En muchas ocasiones, esta disuasión no consigue hacernos abandonar del todo nuestra posición, aunque nos veamos en inferioridad, y aquí puede aparecer una actitud pasivo-agresiva relacionada con la expresión de quejas o protestas recurrentes, sin que se pongan en marcha recursos destinados a cambiar: nos concebimos impotentes para alterar “el sistema”, pero no nos hemos resignado todavía. Vivimos hoy en una época en la que este tipo de situaciones – la disconformidad, la disidencia – se persigue desde una amplia variedad de ámbitos; un ejemplo muy popular es la tendencia dentro del mundo de la psicología hacia la positividad, la tan traída y llevada búsqueda de la felicidad y el estar bien en todo momento por muy mal que te vaya en la vida. Las dos tendencias principales de este fenómeno son la insistencia en conformarte y dar las gracias por lo que tienes – porque pides demasiado y ya sabes que la felicidad está en “las pequeñas cosas”, sean estas las que sean -, lo cual no deja de ser curioso en boca de gurús con un elevado nivel de vida, y por otra parte el responsabilizar de todo mal al propio individuo, distorsionando y descontextualizando dos conceptos importantes como la aceptación y la responsabilidad propia.

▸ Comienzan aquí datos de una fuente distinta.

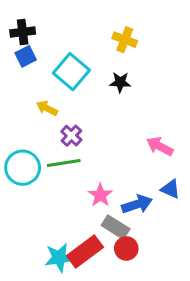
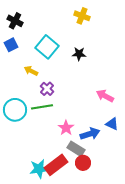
black cross: (23, 32) -> (15, 21), turned 35
yellow cross: (125, 40) -> (82, 16), moved
blue square: (26, 56) -> (11, 45), moved

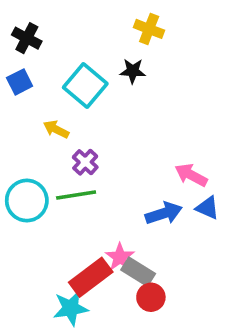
black star: (79, 54) -> (133, 71), moved
blue triangle: (112, 124) -> (207, 208), moved
pink star: (66, 128) -> (120, 257), moved
blue arrow: (90, 134) -> (164, 213), moved
red rectangle: (56, 165) -> (91, 277), moved

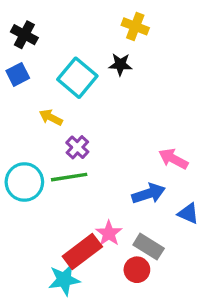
blue triangle: (207, 208) -> (188, 213), moved
gray rectangle: (138, 272) -> (149, 247), moved

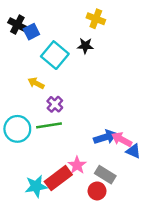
blue square: (18, 74) -> (31, 32), moved
pink arrow: (173, 159) -> (122, 139), moved
cyan star: (64, 280) -> (36, 186), moved

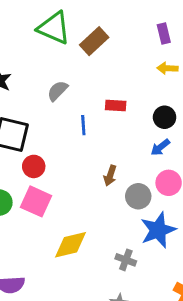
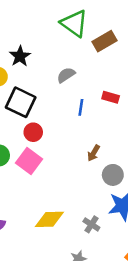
yellow diamond: (71, 245) -> (49, 219), moved

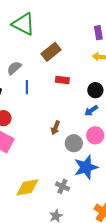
brown rectangle: (105, 41) -> (51, 52), moved
gray semicircle: (66, 75) -> (14, 68), moved
blue line: (81, 107) -> (27, 87), moved

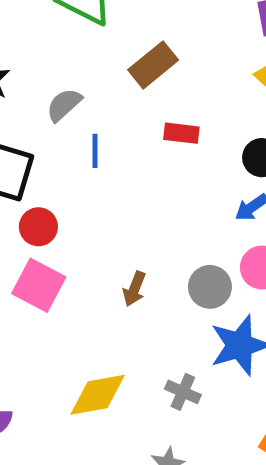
brown arrow: (55, 128) -> (134, 289), moved

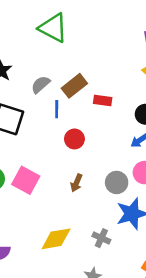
brown rectangle: (153, 65) -> (74, 86), moved
red circle: (38, 227) -> (74, 139), moved

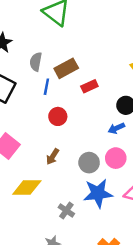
gray semicircle: (41, 85) -> (36, 62), turned -48
red rectangle: (103, 101) -> (89, 86), turned -42
yellow diamond: (56, 239) -> (27, 187), moved

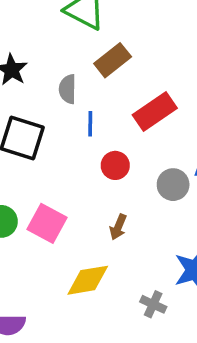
brown rectangle: (66, 68) -> (113, 60), moved
red rectangle: (89, 86) -> (155, 111), size x1.6
gray circle: (89, 163) -> (173, 185), moved

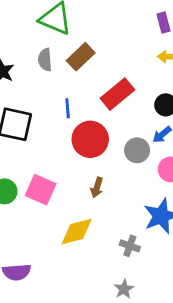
gray semicircle: (68, 89) -> (45, 60), moved
red circle: (115, 165) -> (90, 139), size x1.6

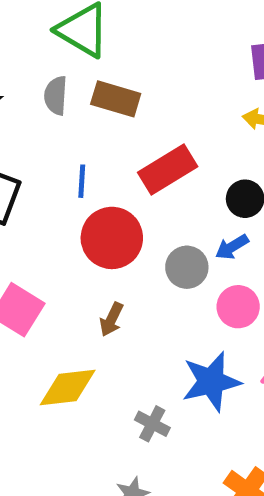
brown rectangle: (81, 57) -> (116, 99), turned 52

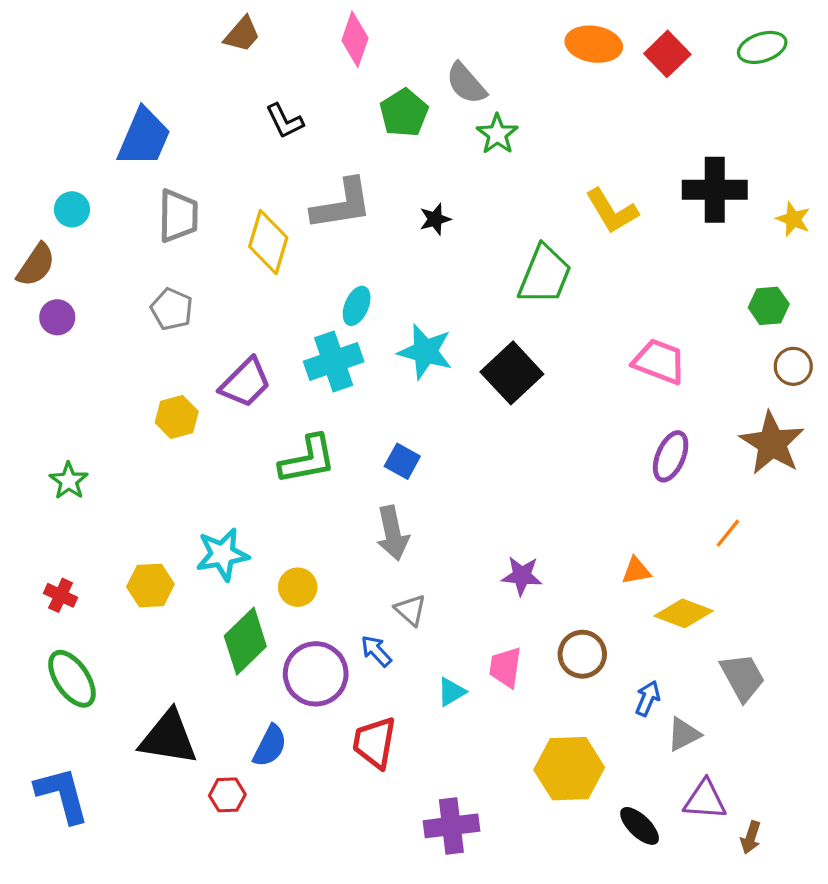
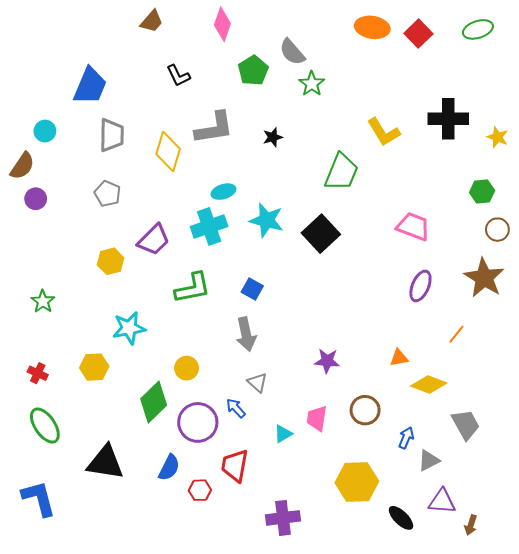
cyan ellipse: (357, 306) -> (223, 192), turned 50
cyan star: (222, 554) -> (129, 328), moved
red hexagon: (227, 795) -> (200, 490), moved

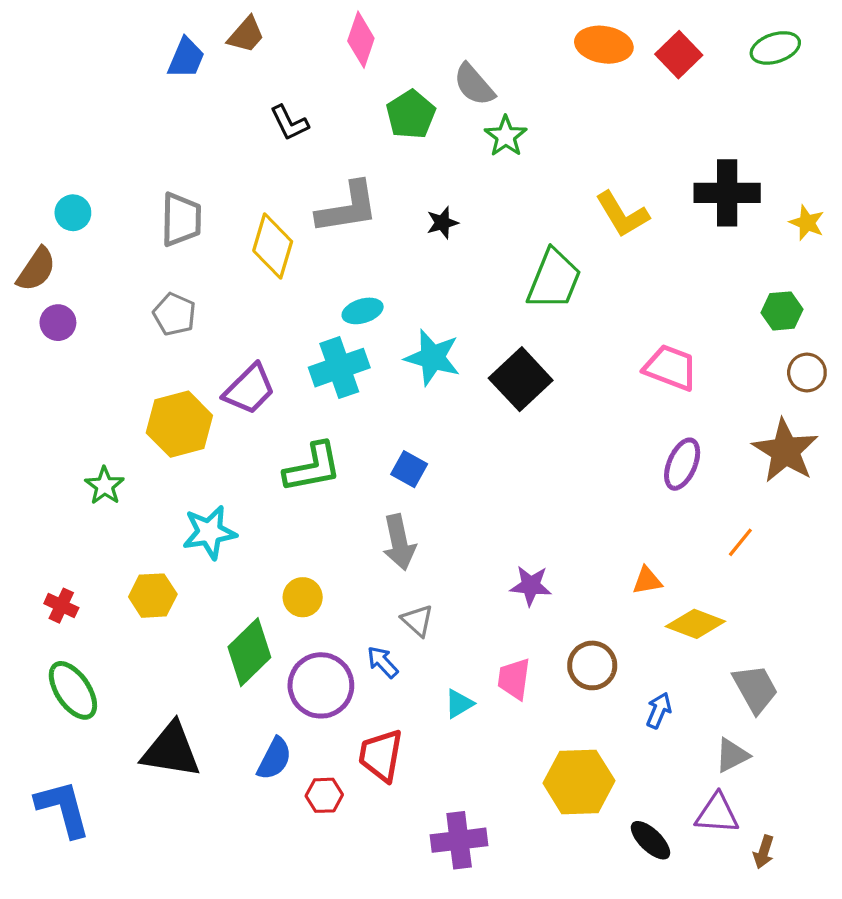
blue trapezoid: (90, 86) -> (186, 58), moved, size x0.7
yellow hexagon: (111, 261) -> (179, 424), size x1.5
green star: (43, 301) -> (105, 486), moved
gray triangle: (429, 460) -> (732, 755), moved

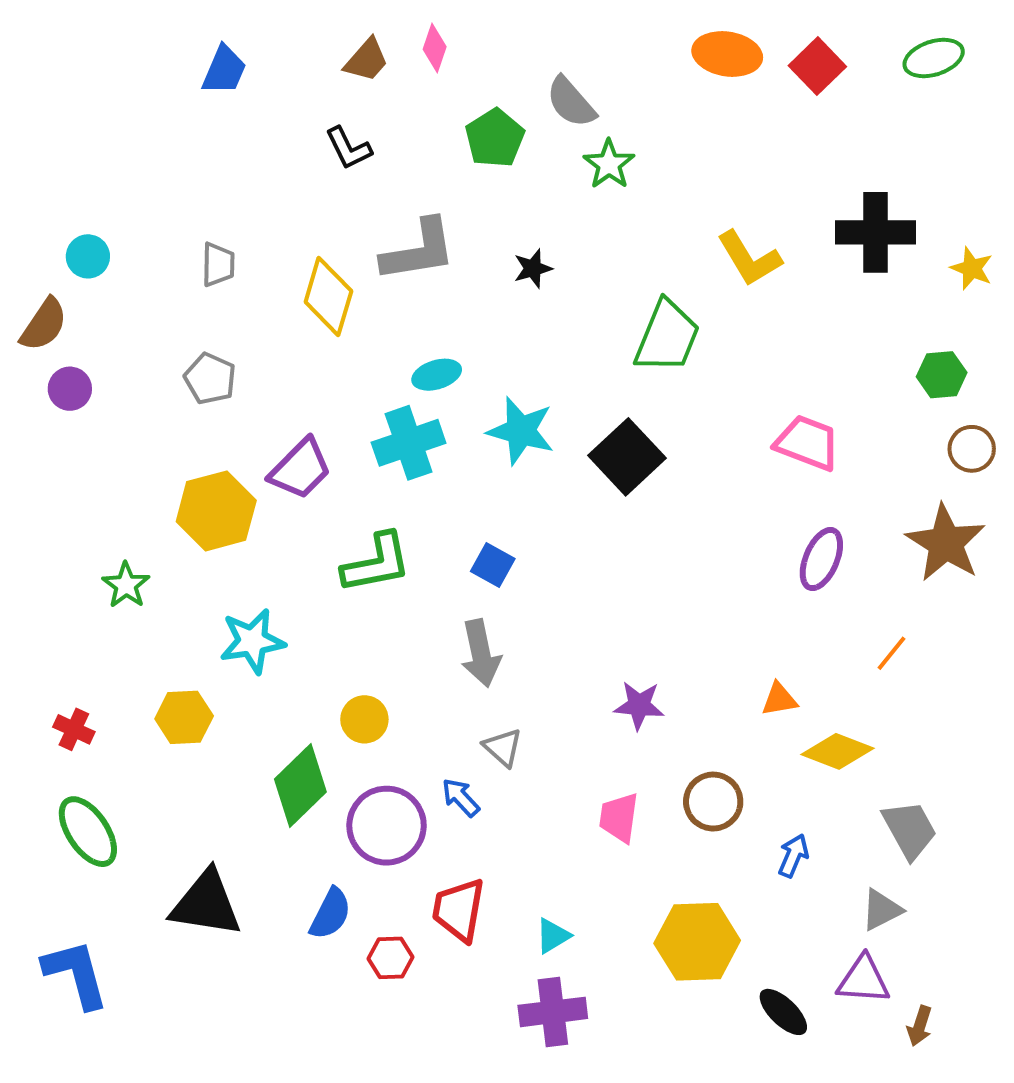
brown trapezoid: (246, 35) -> (366, 60), moved
pink diamond: (361, 40) -> (435, 48), size x0.7
gray trapezoid: (181, 219) -> (218, 264), size x0.7
cyan triangle: (459, 704) -> (553, 936), moved

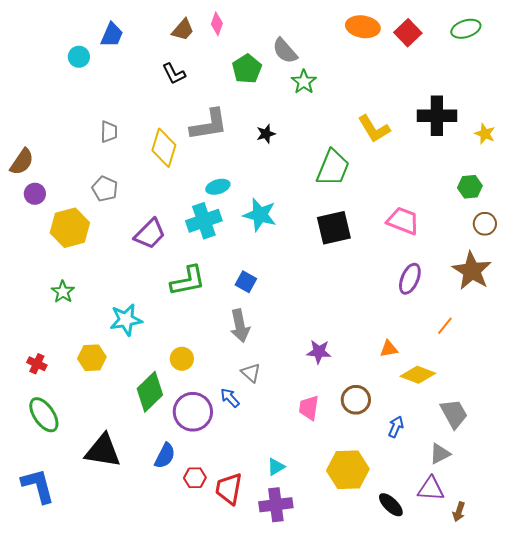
cyan circle: (88, 256) -> (79, 57), moved
black square: (627, 457) -> (334, 228), moved, turned 30
yellow hexagon: (216, 511) -> (70, 228), moved
red trapezoid: (459, 910) -> (229, 489), moved

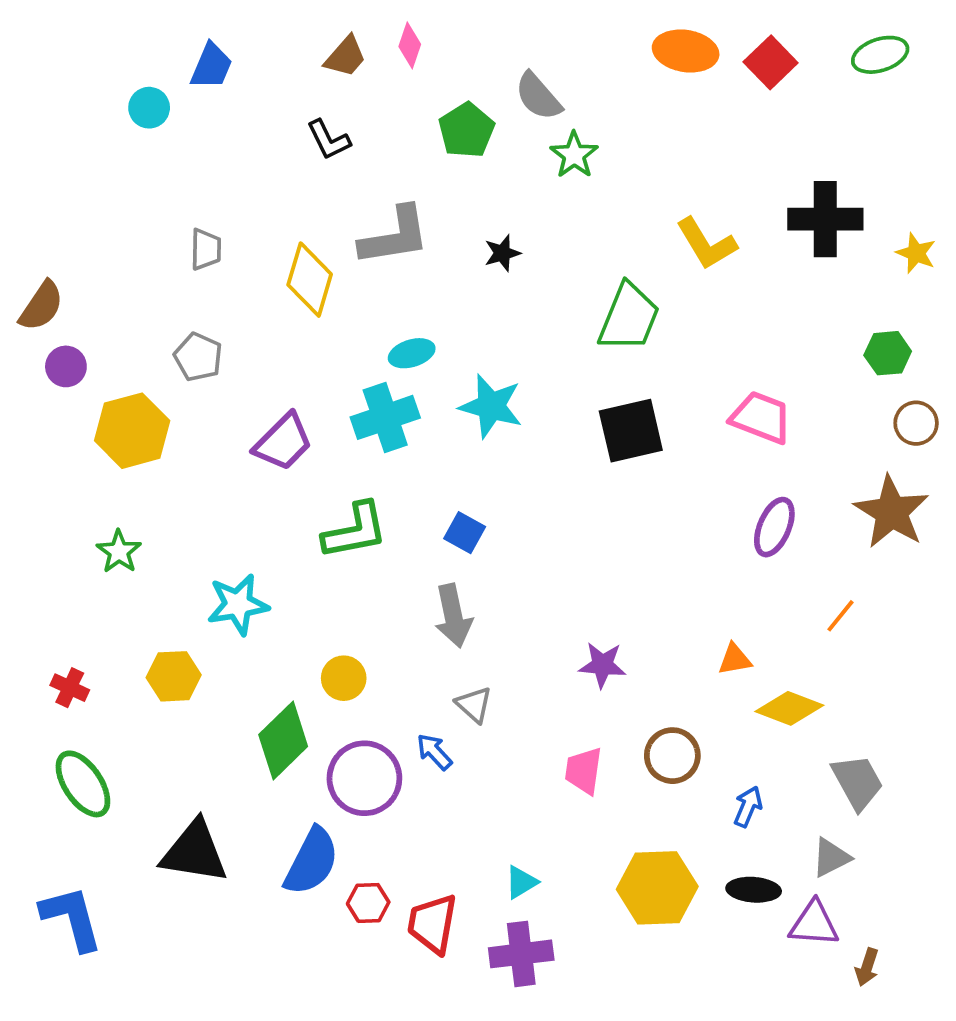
blue semicircle: (165, 456) -> (312, 861), size x1.4
black ellipse: (391, 505) -> (754, 890), moved, turned -40

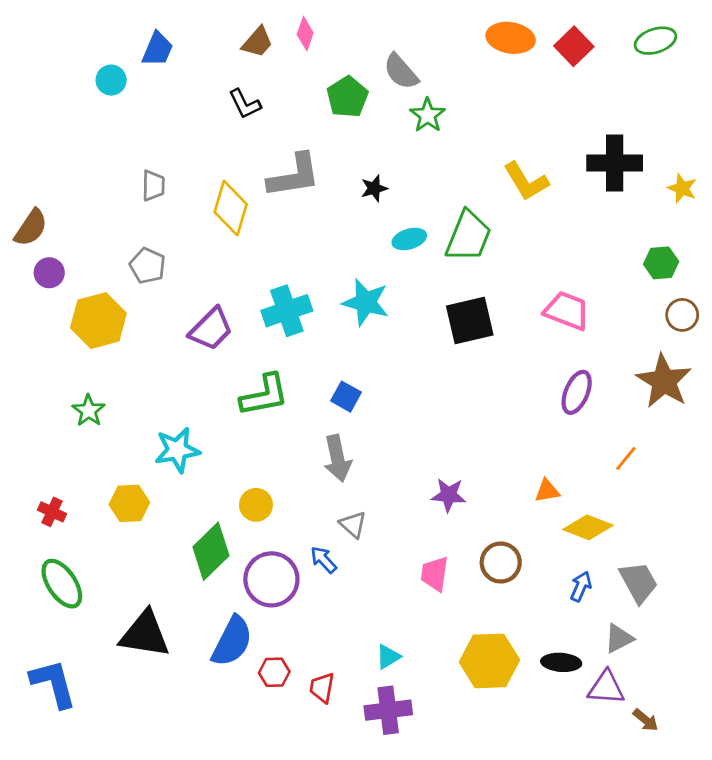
cyan ellipse: (412, 353) -> (409, 239), moved
blue arrow: (748, 807) -> (581, 586), moved
red trapezoid: (432, 924) -> (322, 688), size x0.7
brown arrow: (867, 967) -> (646, 720), turned -68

Con esto en el fondo se pretende desactivar movimientos de protesta social – en auge hace una década y hoy en retirada – y encauzar el “campo de batalla” político al ámbito privado y no al público. Es necesaria cierta dosis de rebeldía, tanto en nuestro entorno más cercano como en el suprafamiliar para poder seguir detectando y neutralizando posibles injusticias que acaban afectándonos. Esto no significa que nos coloquemos al margen del conjunto social, ni que reneguemos en bloque de él, sino que es importante proteger nuestro propio espacio, nuestro estilo de vida y lo que tengamos planeado para nosotros mismos de las imposiciones ajenas: mantener el equilibrio entre lo que necesito para mí como individuo y el desear ser un miembro de pleno derecho del grupo social no es una tarea sencilla. Requiere compromisos y renuncias, pero también plantar cara y tener el valor de desafiar normas grupales que se dan por entendidas. Nuestro Niño Rebelde, el pequeño anarquista que llevamos dentro y que quiere rebelarse, es la única herramienta de la que disponemos para fijar esos límites y adoptar una posición crítica con lo establecido.